(Stored records)
»»

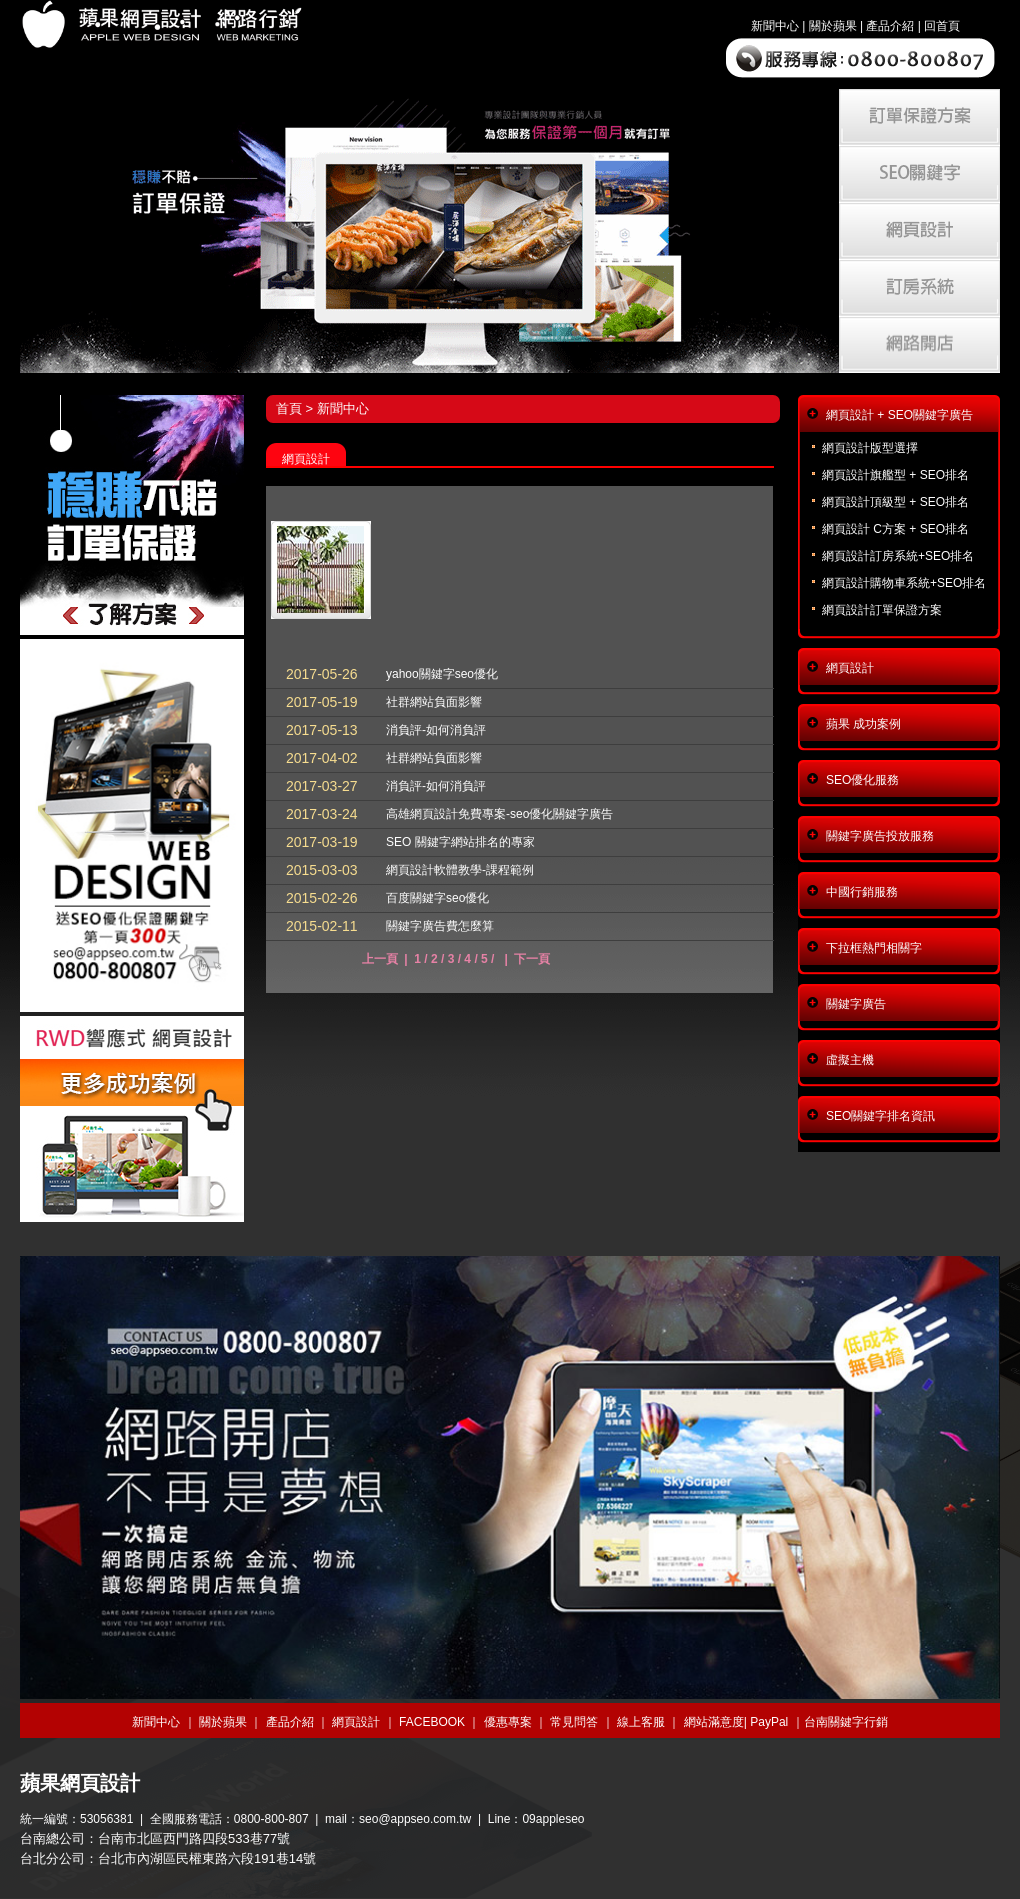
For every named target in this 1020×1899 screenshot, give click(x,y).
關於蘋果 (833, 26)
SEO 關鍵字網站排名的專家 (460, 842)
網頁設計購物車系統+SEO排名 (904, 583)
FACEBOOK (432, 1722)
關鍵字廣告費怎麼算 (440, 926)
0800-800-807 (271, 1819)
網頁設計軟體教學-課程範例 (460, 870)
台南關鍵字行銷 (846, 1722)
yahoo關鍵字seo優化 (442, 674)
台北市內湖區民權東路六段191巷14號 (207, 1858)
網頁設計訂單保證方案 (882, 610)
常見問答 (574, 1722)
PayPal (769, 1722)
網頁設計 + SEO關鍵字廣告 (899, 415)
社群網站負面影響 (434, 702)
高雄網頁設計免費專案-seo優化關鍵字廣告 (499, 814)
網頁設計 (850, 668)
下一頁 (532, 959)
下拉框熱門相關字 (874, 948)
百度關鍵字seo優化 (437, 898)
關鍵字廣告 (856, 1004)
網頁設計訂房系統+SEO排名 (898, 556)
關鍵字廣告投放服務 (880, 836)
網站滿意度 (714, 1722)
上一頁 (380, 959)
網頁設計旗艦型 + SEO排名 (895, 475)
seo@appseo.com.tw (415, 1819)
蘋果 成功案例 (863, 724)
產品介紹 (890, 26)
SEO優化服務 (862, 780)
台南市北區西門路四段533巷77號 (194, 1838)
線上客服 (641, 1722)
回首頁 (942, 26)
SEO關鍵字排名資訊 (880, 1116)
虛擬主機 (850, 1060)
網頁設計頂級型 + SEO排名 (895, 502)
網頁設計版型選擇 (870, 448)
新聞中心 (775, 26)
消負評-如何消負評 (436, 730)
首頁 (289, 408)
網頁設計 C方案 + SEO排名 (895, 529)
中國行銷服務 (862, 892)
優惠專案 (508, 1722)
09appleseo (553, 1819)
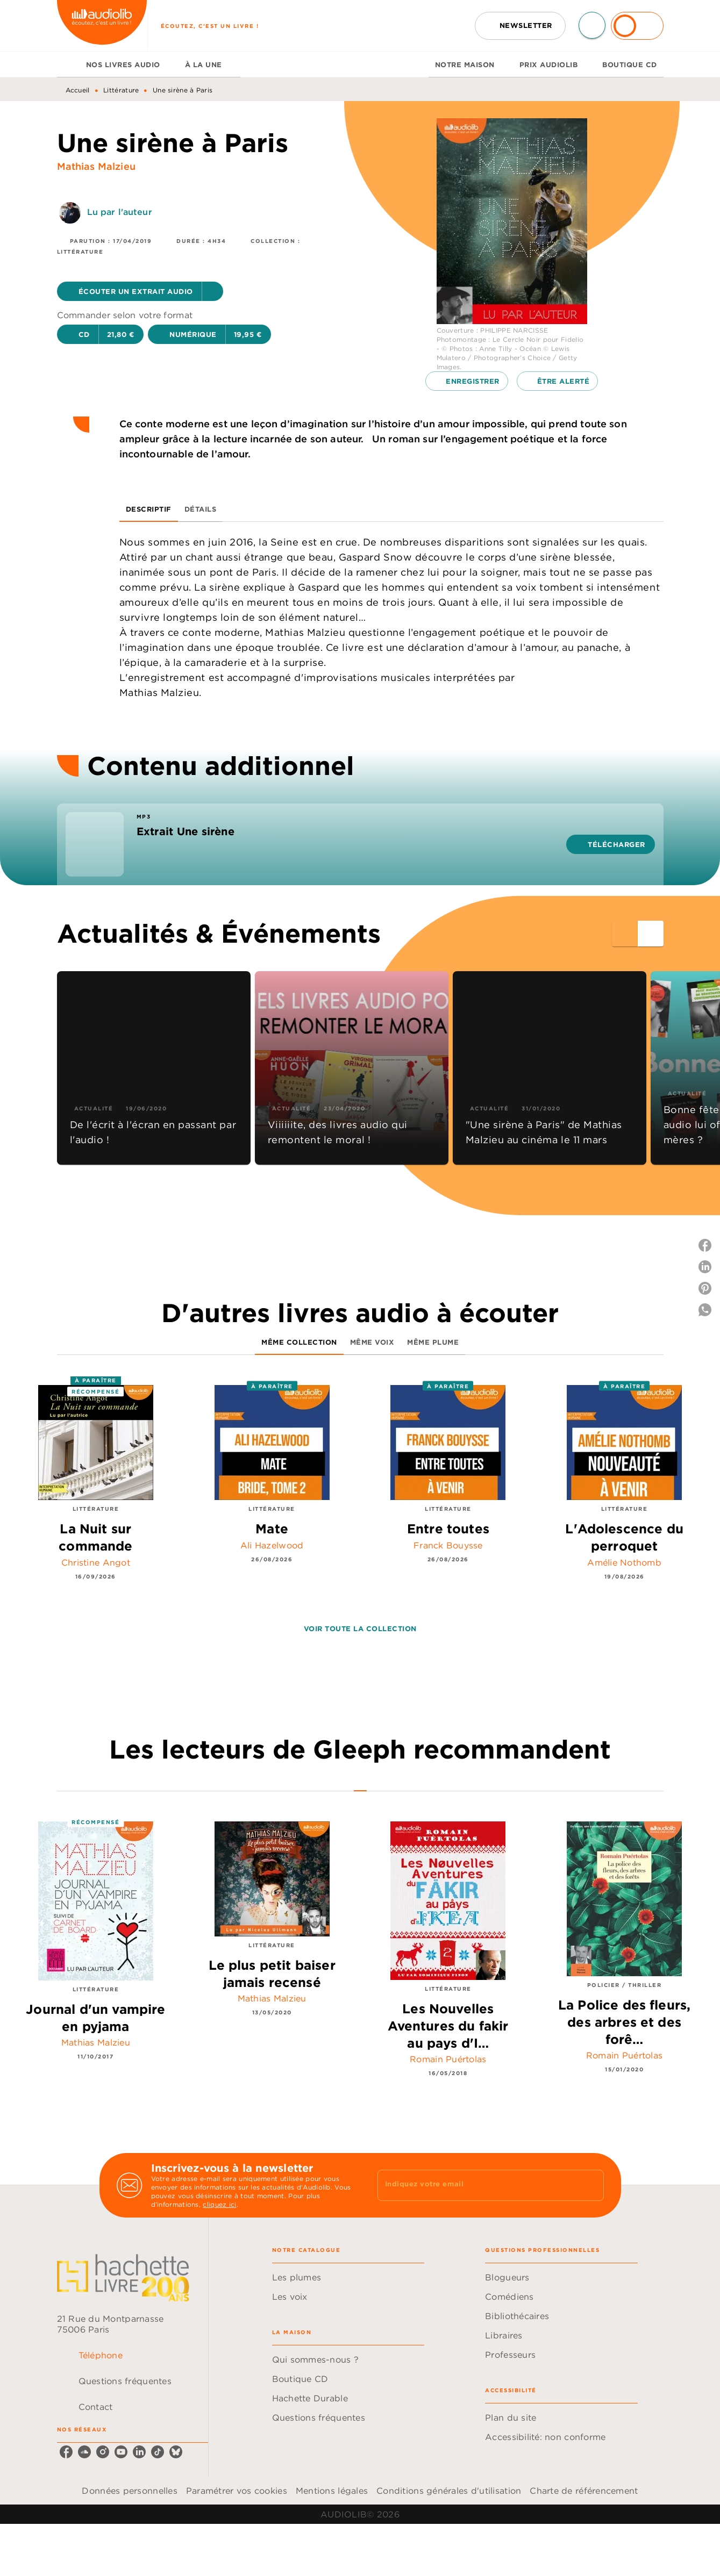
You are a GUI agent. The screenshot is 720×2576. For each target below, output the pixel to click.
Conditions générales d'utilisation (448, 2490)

««

Could you please repeat the entries above exactly, with every picture left out?

For every named target in this 1020×1899 screenshot, give click(x,y).
關於蘋果 (833, 26)
SEO 關鍵字網站排名的專家 (460, 842)
網頁設計購物車系統+SEO排名 (904, 583)
FACEBOOK (432, 1722)
關鍵字廣告費怎麼算 (440, 926)
0800-800-807 (271, 1819)
網頁設計軟體教學-課程範例 (460, 870)
台南關鍵字行銷 (846, 1722)
yahoo關鍵字seo優化 (442, 674)
台北市內湖區民權東路六段191巷14號 (207, 1858)
網頁設計訂單保證方案 (882, 610)
常見問答 (574, 1722)
PayPal (769, 1722)
網頁設計 + SEO關鍵字廣告 (899, 415)
社群網站負面影響 (434, 702)
高雄網頁設計免費專案-seo優化關鍵字廣告 (499, 814)
網頁設計 (850, 668)
下一頁 (532, 959)
下拉框熱門相關字 (874, 948)
百度關鍵字seo優化 (437, 898)
關鍵字廣告 (856, 1004)
網頁設計訂房系統+SEO排名 (898, 556)
關鍵字廣告投放服務 (880, 836)
網站滿意度 (714, 1722)
上一頁 (380, 959)
網頁設計旗艦型 + SEO排名 (895, 475)
seo@appseo.com.tw (415, 1819)
蘋果 成功案例 (863, 724)
產品介紹 (890, 26)
SEO優化服務 (862, 780)
台南市北區西門路四段533巷77號 (194, 1838)
線上客服 (641, 1722)
回首頁 (942, 26)
SEO關鍵字排名資訊 (880, 1116)
虛擬主機 (850, 1060)
網頁設計頂級型 + SEO排名 (895, 502)
網頁設計版型選擇 (870, 448)
新聞中心 (775, 26)
消負評-如何消負評 (436, 730)
首頁 (289, 408)
網頁設計 C方案 + SEO排名 (895, 529)
中國行銷服務 (862, 892)
優惠專案 (508, 1722)
09appleseo (553, 1819)
You are a GUI agent. The screenshot is 720×2576. For each target below, output the pixel to click.
Conditions générales d'utilisation (448, 2490)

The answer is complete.